As explained in the Report-Recommendation, Plaintiff Renard Law ("Plaintiff") brought this action pursuant to 42 U.S.C. § 1983. He alleges that between November 1999 and September 2001 his constitutionally protected rights were violated on a number of occasions, by a number of individuals, at four different correctional facilities. Defendants moved to dismiss Plaintiff's complaint pursuant to Federal Rules of Civil Procedure 12(b)(6) on the grounds that Plaintiff failed to exhaust his administrative remedies with respect to some of the claims that are included in this § 1983 action. In his response to Defendants motion, Plaintiff concedes that he has not exhausted his administrative remedies with respect to at least one of his claims.

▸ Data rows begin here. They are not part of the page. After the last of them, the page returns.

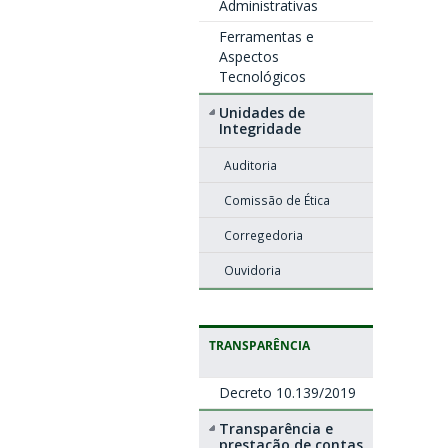
Administrativas
Ferramentas e
Aspectos
Tecnológicos
Unidades de
Integridade
Auditoria
Comissão de Ética
Corregedoria
Ouvidoria
TRANSPARÊNCIA
Decreto 10.139/2019
Transparência e
prestação de contas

The Prison Litigation Reform Act of 1995 ("PLRA") states:

No action shall be brought with respect to prison conditions under section 1983 of this title, or any other Federal law, by a prisoner confined in any jail, prison, or other correctional facility until such administrative remedies as are available are exhausted.
42 U.S.C. § 1997e(a). The question presented here is whether a complaint that asserts exhausted and unexhausted claims should be dismissed in its entirety under the PLRA. Courts are divided on this issue. See Nelson v. Rodas, No. 01-CIV-7887, 2002 WL 31075804, at *2-3 (S.D.N.Y. Sept. 17, 2002) (Peck, M.J., Report and Recommendation) (collecting cases). This Court agrees with those decisions that hold that 42 U.S.C. § 1997e(a) requires plaintiffs to exhaust all of the claims that are brought in a § 1983 complaint. Failure to "totally exhaust" requires dismissal of the complaint without prejudice.

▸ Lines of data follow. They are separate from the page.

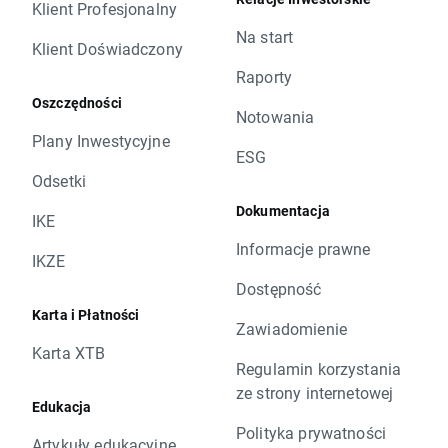
Klient Profesjonalny
Na start
Klient Doświadczony
Raporty
Oszczędności
Notowania
Plany Inwestycyjne
ESG
Odsetki
Dokumentacja
IKE
Informacje prawne
IKZE
Dostępność
Karta i Płatności
Zawiadomienie
Karta XTB
Regulamin korzystania
ze strony internetowej
Edukacja
Polityka prywatności
Artykuły edukacyjne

As other courts have pointed out, the plain language of § 1997e(a) supports this conclusion. See, e.g., Rivera v. Whitman, 161 F. Supp.2d 337, 340-41 (D.N.J. 2001); Saunders v. Goord, 2002 WL 1751341, at *3 (S.D.N.Y. July 29, 2002). Section 1997e(a) provides that a prisoner may not bring a § 1983 action with respect to prison conditions until he or she has exhausted all available administrative remedies. 42 U.S.C. § 1997e(a). In the instant case, Plaintiff is attempting to bring a § 1983 action with respect to prison conditions before he has exhausted all available administrative remedies. His complaint must therefore be dismissed without prejudice. See Saunders, 2002 WL 1751341, at *3 (dismissing without prejudice complaint that asserts exhausted and unexhausted claims).

Accordingly, it is hereby

ORDERED, that the Report-Recommendation is APPROVED and ADOPTED in its ENTIRETY; and it is further

ORDERED, that Defendants' motion to dismiss (Docket No. 76) is GRANTED; and it is further

ORDERED, that Plaintiff's complaint is DISMISSED in its entirety without prejudice; and it is further

ORDERED, that the Clerk serve a copy of this order on all parties by regular mail.